Meditiamo sulla Parola – V Domenica tempo ordinario anno B

Il brano della prima lettura costituisce la risposta di Giobbe, all’intervento del primo dei suoi amici Elifaz. Elifaz valida la tesi teologica tradizionale della retribuzione terrena: i mali che affliggono Giobbe non si possono spiegare se non come punizione di gravi peccati. Se Dio affligge coloro che parevano giusti è per loro far espiare peccati di omissione o colpe inavvertite o per far prevenire colpe più gravi.

A questa rigida correlazione, Giobbe reagisce con veemenza, contesta le scontate formule della teologia della tradizione, “ distrugge la religione” ribadendo la sua innocenza e riconoscendosi nel comune destino che colpisce l’intera umanità. “Ricordati che un soffio è la mia vita”: Giobbe descrive con intensità la sua situazione di dolore, avverte l’imminenza della sua fine e fa un appello a Dio perché si mostri quale Dio della vita.

Egli esordisce con alcune metafore che ben rappresentano la fugacità e lo scorrere della vita terrena. La prima è quella universale del tessitore e della spola. “Come la tenda dei pastori, come un tessitore, hai arrotolato la mia vita, mi hai tagliato dalla trama.”  (Is 38, 12). La seconda del bracciante, soldato/mercenario, schiavo sottolinea la condizione di duro servizio obbligatorio, di dipendenza dell’uomo che, come un salariato, aspira al riposo e ad una retribuzione. “A Giobbe, uomo di pena non basta un’illusione per farsi coraggio” (G. Ungaretti). Il problema di Giobbe è quello di trovare un senso alla sua vita. Per il credente il senso c’è: chinare il capo e affidarsi alle vie imperscrutabili di Dio non dubitando di un disegno che rimane ingarbugliato sulla terra ma verrà svelato in tutta la sua bellezza ed armonia quando vedremo Dio faccia a faccia. “Il dolore per il credente e il non credente è una porta: aprendola puoi trovare Dio o il diavolo, la vita o la disperazione.” (K. Barth).
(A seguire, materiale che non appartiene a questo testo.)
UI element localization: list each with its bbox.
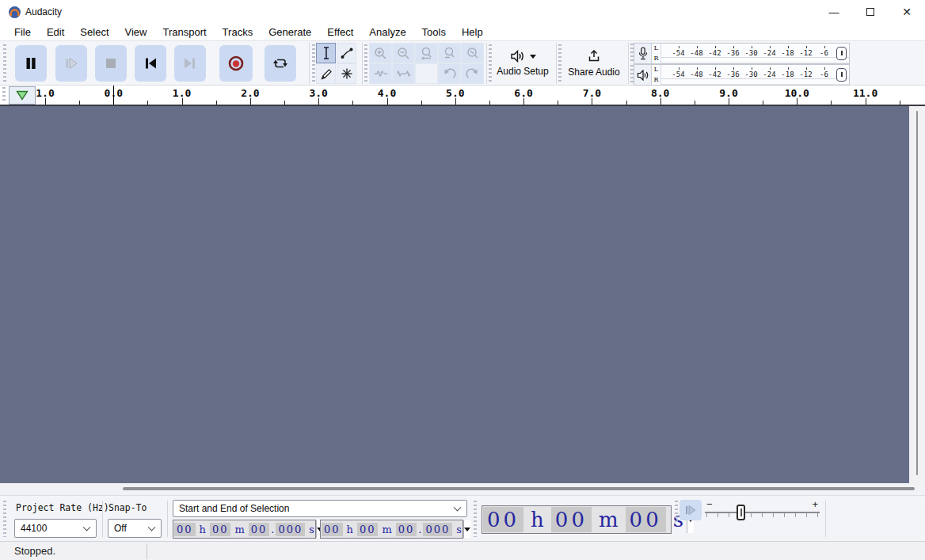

Il libro di Giobbe introduce il Vangelo. La giornata di Gesù è scandita in tre tempi. Il primo si svolge a casa di Simone Pietro con la guarigione della suocera; il secondo, la sera dopo il sabato, s’impernia sulla lotta acerrima del Signore contro le forze del male ed il terzo, l’indomani al mattino con la decisione del Messia di andare altrove.

Gesù guarisce la suocera di Pietro. L’inizio del brano è scandito dall’avverbio subito che conferisce imminenza all’azione. L’azione di Gesù avviene nel silenzio. Egli si avvicina e la fa alzare prendendola per mano, il gesto è di una tenerezza unica e comunica la forza della sua vita alla persona e la rialza.

Il verbo servire (diakonèo) e il termine servitore (diàkonos) denotano un servizio fatto per amore, affetto e adesione a Gesù e caratterizzano un servire che viene fatto all’interno della comunità. Per indicare il servizio fatto agli altri specialmente ai pagani, viene impiegato il termine servo (dùlos).

Nella seconda scena di guarigione Marco fa delle precisazioni preziose: Venuta la sera, dopo il tramonto del sole gli portavano tutti i malati e gli indemoniati.La novità in questo secondo quadro terapeutico è la folla dell’intera Cafarnao che si raduna davanti alla casa portando gli ammalati. Questo gruppo indefinito che porte gli ammalati a Gesù è significativo favorisce l’identificazione dei lettori nella solidarietà silenziosa nei confronti di coloro che sono ammalati nel corpo e nello spirito. Le guarigioni rivelano il farsi prossimo di Dio ad ogni umano soffrire, il suo impegno ed amicizia per gli squalificati dalla vita.Agli uomini feriti nella loro salute, oppressi dalla sofferenza Gesù non predica rassegnazione, non chiede di offrire la sofferenza a Dio, né d’altra parte incoraggia atteggiamenti di ricerca del miracolo. Il Signore compie gesti di comunione, incontra i malati non teme di avvicinarli e toccarli si piega sui corpi per curarli, lotta contro il male per farlo arretrare.

Nella terza ed ultima. Gesù esce al mattino molto prima dell’alba e va fuori dalla città in luogo deserto per pregare. E’ la prima volta che nel Vangelo di Marco si parla della preghiera. L’atteggiamento orante indica la relazione autentica con il Padre. In Marco il pregare del Figlio scandisce i momenti di passaggio della sua vita e della sua missione. La preghiera indica con la decisione che il Signore comunica con fermezza ai discepoli, Andiamocene altrove, nei villaggi vicini perché io predichi anche là per questo infatti sono venuto.

La preghiera è all’origine della missione, espressione del suo libero amore per portare il Vangelo di Dio.